Ein Vorteil für Menschen mit Vorerkrankungen
Wegen dieser vereinfachten Gesundheitsfragen stellt die betriebliche Berufsunfähigkeitsversicherung für Personen, die sich privat nicht oder nur lückenhaft versichern können, eine Chance dar, doch noch Versicherungsschutz zu erhalten. Auch ist der Aufwand für die Beantwortung der Gesundheitsfragen geringer, da hier keine Recherchen nötig sind, um der vorvertraglichen Anzeigepflicht zu genügen.
Reduzierte Steuern und Sozialabgaben in der Ansparphase
Bei der Entgeltumwandlung werden die Beiträge zur Berufsunfähigkeitsversicherung vom Bruttogehalt gezahlt – das bedeutet, dass man Steuern und Sozialversicherungsbeiträge spart. Beachten Sie jedoch, dass sich so auch Ihre Beiträge zur gesetzlichen Rentenversicherung und damit Ihre Rente reduzieren. 2023 können Angestellte bei einer Direktversicherung monatlich bis zu 292 Euro sozialabgabenfrei und 584 Euro steuerfrei einzahlen.
So hoch ist der Arbeitgeberzuschuss
Bei der Entgeltumwandlung spart der Arbeitgeber Sozialversicherungsbeiträge, muss diese jedoch in Form des Arbeitgeberzuschusses an die Angestellten weitergeben. Der Arbeitgeberzuschuss beträgt mindestens 15 Prozent des umgewandelten Beitrags. Arbeitgeber können freiwillig einen größeren Anteil übernehmen. Durch die Kombination aus Arbeitgeberzuschuss und reduzierten Steuern und Sozialabgaben zahlt man für eine betriebliche Berufsunfähigkeitsversicherung weniger als für eine private Berufsunfähigkeitsversicherung mit vergleichbaren Konditionen. Oft kommt noch hinzu, dass Gruppentarife besonders günstig sind.
Achtung: Besonderheiten bei Krankengeld und Elternzeit
Die Beteiligung des Arbeitgebers an den Beiträgen zur Berufsunfähigkeitsversicherung ist in der Regel an das Gehalt gebunden. Das heißt, dass Angestellte ihre Versicherungsbeiträge vollständig selbst bezahlen müssen, wenn sie zum Beispiel Krankengeld bekommen oder in Elternzeit sind. Aus diesem Grund sollten Sie zusätzlich vereinbaren, dass der Arbeitgeber die Beiträge auch während der Zeit übernimmt, in der Arbeitnehmer nicht mehr arbeiten können, aber auch noch keine Berufsunfähigkeit festgestellt wurde.

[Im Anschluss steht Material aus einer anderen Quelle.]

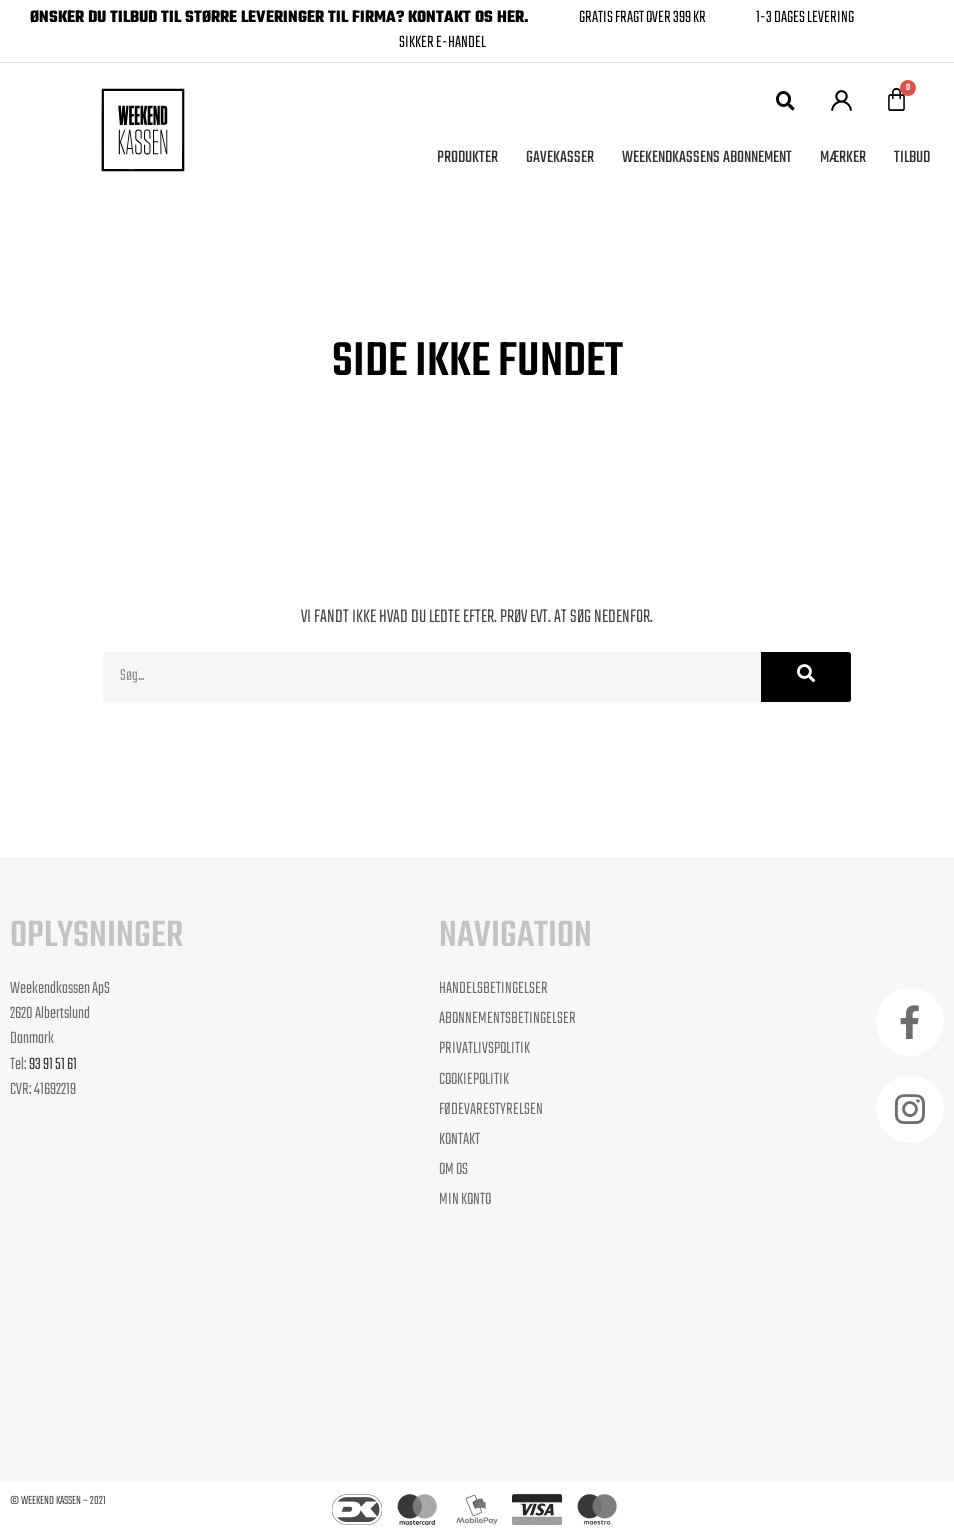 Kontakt (459, 1140)
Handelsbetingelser (493, 989)
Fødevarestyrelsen (491, 1110)
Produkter (467, 158)
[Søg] (806, 677)
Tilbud (912, 158)
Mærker (843, 158)
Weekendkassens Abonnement (707, 158)
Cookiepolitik (474, 1080)
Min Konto (465, 1200)
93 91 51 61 (53, 1065)
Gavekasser (560, 158)
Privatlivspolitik (484, 1049)
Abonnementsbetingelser (507, 1019)
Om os (453, 1170) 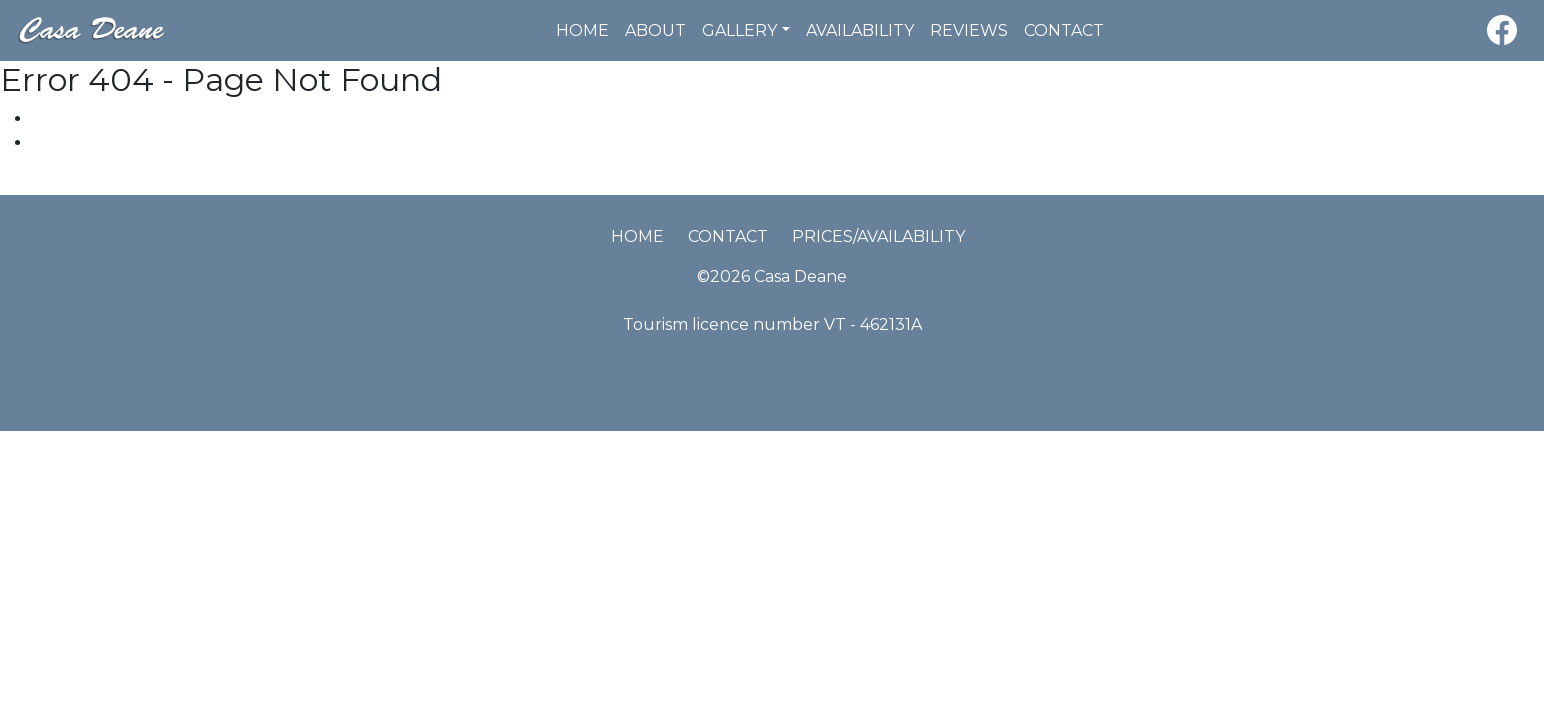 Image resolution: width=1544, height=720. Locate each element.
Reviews (969, 30)
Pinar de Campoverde (87, 182)
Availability (860, 30)
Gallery (739, 30)
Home (582, 30)
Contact (1064, 30)
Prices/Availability (878, 236)
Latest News (80, 142)
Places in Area (87, 118)
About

Nachteile der betrieblichen Berufsunfähigkeitsversicherung
Arbeitgeber wählt Versicherer und vereinbart Bedingungen
Bei der betrieblichen Berufsunfähigkeitsversicherung wählt der Arbeitgeber den Versicherer aus. Das bedeutet, dass die betriebliche Berufsunfähigkeitsversicherung anders aussehen kann als die Versicherung, die man als Arbeitnehmer selbst gewählt hätte. Es ist zum Beispiel möglich, dass günstige Beiträge unter anderem damit erkauft sind, dass der Schutz der Versicherung nur bis 63 statt bis zum regulären Renteneintrittsalter gilt.
Potenzial für Konflikte und eingeschränkten Datenschutz
Der Arbeitgeber ist der Vertragspartner der Versicherung. Das bedeutet, dass er im Fall einer Berufsunfähigkeit den Anspruch auf eine Berufsunfähigkeitsrente geltend machen muss und im Zusammenhang damit weitaus mehr über den Gesundheitszustand und die Gesundheitshistorie des Arbeitnehmers erfährt, als es normalerweise der Fall wäre. Hier gibt es Potenzial für Konflikte und dafür, dass eigentlich vertrauliche Gesundheitsinformationen vom Arbeitgeber eingesehen und gegen den Arbeitnehmer eingesetzt werden.
Begrenzte Portabilität
Oft ist es nicht möglich, die betriebliche Berufsunfähigkeitsversicherung bei einem Arbeitgeberwechsel mitzunehmen. Denn auch wenn eine Übertragung theoretisch möglich ist, lassen sich nur wenige Arbeitgeber darauf ein. In der Regel muss der Vertrag also privat weitergeführt oder ein neuer Vertrag geschlossen werden. Entscheidet man sich, den Vertrag privat weiterzuführen, bedeutet das, dass man nun den vollen Versicherungsbeitrag aus dem Nettoeinkommen zahlt.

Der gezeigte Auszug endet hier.